Just Ask A Bookkeeper What They Can Do For Your Company

By Ida Dorsey


Quite often when one hears the word 'bookkeeper', they automatically think 'accountant.' However, the job of a bookkeeper differs in scope in comparison to that of an accountant. There are many functions that they can perform, usually at a lower rate than that of a CPA. If you are unsure what they can do and not do, just ask a bookkeeper.

The accounting cycle has several specific steps that are undertaken by bookkeepers and accountants during the accounting period. This is usually a month, but can be longer in some companies. The IRS prefers that companies use the accrual method, but cash and hybrid methods are also acceptable. The cash method usually violates the rule of matching, which is one of the generally accepted accounting principles. In order to change you accounting method, you must put in writing the reasons behind the change and submit it to the IRS.

There are drawbacks to both methods, cash and accrual, but the general consensus is that accrual is a more accurate method. However, the accrual method can be misleading without accompanying statements such as the statement of cash flows. A business can be profitable under the accrual method but not have enough money in the bank to pay the bills. It is important for anyone who owns a company or manages one to know what the financial statements are really saying.
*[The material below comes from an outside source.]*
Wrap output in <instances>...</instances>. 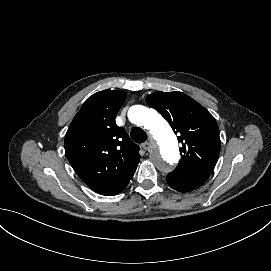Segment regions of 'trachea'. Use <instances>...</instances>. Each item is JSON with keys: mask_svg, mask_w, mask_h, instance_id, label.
Wrapping results in <instances>:
<instances>
[{"mask_svg": "<svg viewBox=\"0 0 271 271\" xmlns=\"http://www.w3.org/2000/svg\"><path fill=\"white\" fill-rule=\"evenodd\" d=\"M130 136L132 140L136 143H143L147 139L146 132L139 127H132V129L130 130Z\"/></svg>", "mask_w": 271, "mask_h": 271, "instance_id": "3493384b", "label": "trachea"}]
</instances>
A bookkeeper often performs just the first few steps in the accounting cycle. The remainder of the steps are undertaken by the accountant. This is not necessarily true for smaller companies. Accounting software has made it fairly easy for the layman to organize transactions, create financial statements, and issue invoices or balance the bank account. However, those without some business knowledge should still leave this to the professionals.

To begin, all business transactions must be analyzed. What accounts they affect should be determined. A transaction usually consists of some exchanged of money for a product, a service, or something the company needs, such as electricity. Once analyzed, the transactions are recorded in the general journal or a special journal, such as cash receipts. Then these amounts are posted to the general ledger, or one of many subsidiary ledgers. The remainder of the cycle involves creating a worksheet, a trial balance, and the financial statements. This is often handle by the accountant or CPA. The financials must also be analyzed and this information must be communicated to management and other stakeholders.

Bookkeepers can have other duties in the company. The might be responsible for reconciling the bank statement, billing customers, and paying invoices. They could keep track of the petty cash fund, make deposits, or even cut payroll checks. They may be responsible for compiling a budget based on past expenditures.

They may also run the office, and purchase supplies and equipment. They keep track of inventory and replenish items that are needed. They often may be authorized to buy computers, printers, adding machines, and other small equipment that an office could not do without.

Often bookkeepers have a lower level of education than a CPA or accountant, they can also get hired just based on business acumen or experience. They must be familiar with GAAP, which stands for generally accepted accounting principles. They must be very organized and pay close attention to details. A good bookkeeper equals a good business.